Start of SOURCE MATERIAL

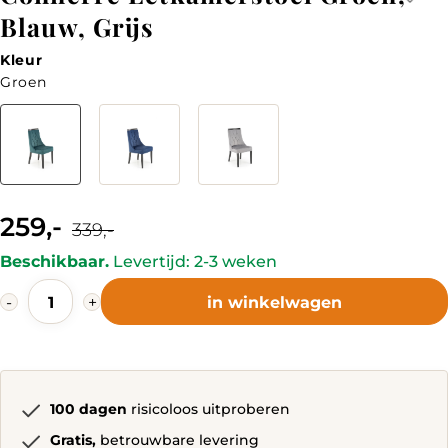
Blauw, Grijs
Kleur
Groen
Kleur
259,-
Current
Original
339,-
price
price
is:
was:
Beschikbaar.
Levertijd: 2-3 weken
259,-.
339,-.
Connerre
-
+
in winkelwagen
Eetkamerstoel
Groen,
Blauw,
Grijs
quantity
100 dagen
risicoloos uitproberen
Gratis,
betrouwbare levering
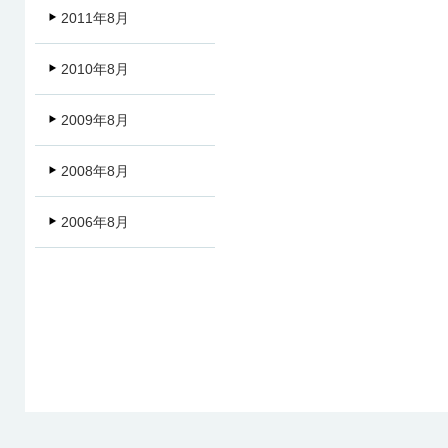
2011年8月
2010年8月
2009年8月
2008年8月
2006年8月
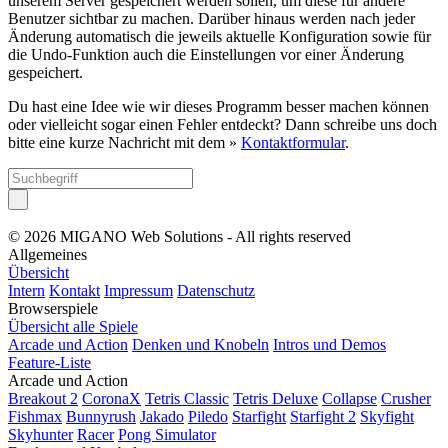
unserem Server gespeichert werden sollen, um diese für andere
Benutzer sichtbar zu machen. Darüber hinaus werden nach jeder
Änderung automatisch die jeweils aktuelle Konfiguration sowie für
die Undo-Funktion auch die Einstellungen vor einer Änderung
gespeichert.
Du hast eine Idee wie wir dieses Programm besser machen können
oder vielleicht sogar einen Fehler entdeckt? Dann schreibe uns doch
bitte eine kurze Nachricht mit dem »
Kontaktformular
.
© 2026 MIGANO Web Solutions - All rights reserved
Allgemeines
Übersicht
Intern
Kontakt
Impressum
Datenschutz
Browserspiele
Übersicht alle Spiele
Arcade und Action
Denken und Knobeln
Intros und Demos
Feature-Liste
Arcade und Action
Breakout 2
CoronaX
Tetris Classic
Tetris Deluxe
Collapse
Crusher
Fishmax
Bunnyrush
Jakado
Piledo
Starfight
Starfight 2
Skyfight
Skyhunter
Racer
Pong Simulator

End of SOURCE MATERIAL

ACTIVITY: Your copy should match the records above exactly, apart from the pictures, which stay out.

ANSWER SPACE:
Blauw, Grijs
Kleur
Groen
Kleur
259,-
Current
Original
339,-
price
price
is:
was:
Beschikbaar.
Levertijd: 2-3 weken
259,-.
339,-.
Connerre
-
+
in winkelwagen
Eetkamerstoel
Groen,
Blauw,
Grijs
quantity
100 dagen
risicoloos uitproberen
Gratis,
betrouwbare levering
2011年8月
2010年8月
2009年8月
2008年8月
2006年8月
unserem Server gespeichert werden sollen, um diese für andere
Benutzer sichtbar zu machen. Darüber hinaus werden nach jeder
Änderung automatisch die jeweils aktuelle Konfiguration sowie für
die Undo-Funktion auch die Einstellungen vor einer Änderung
gespeichert.
Du hast eine Idee wie wir dieses Programm besser machen können
oder vielleicht sogar einen Fehler entdeckt? Dann schreibe uns doch
bitte eine kurze Nachricht mit dem »
Kontaktformular
.
© 2026 MIGANO Web Solutions - All rights reserved
Allgemeines
Übersicht
Intern
Kontakt
Impressum
Datenschutz
Browserspiele
Übersicht alle Spiele
Arcade und Action
Denken und Knobeln
Intros und Demos
Feature-Liste
Arcade und Action
Breakout 2
CoronaX
Tetris Classic
Tetris Deluxe
Collapse
Crusher
Fishmax
Bunnyrush
Jakado
Piledo
Starfight
Starfight 2
Skyfight
Skyhunter
Racer
Pong Simulator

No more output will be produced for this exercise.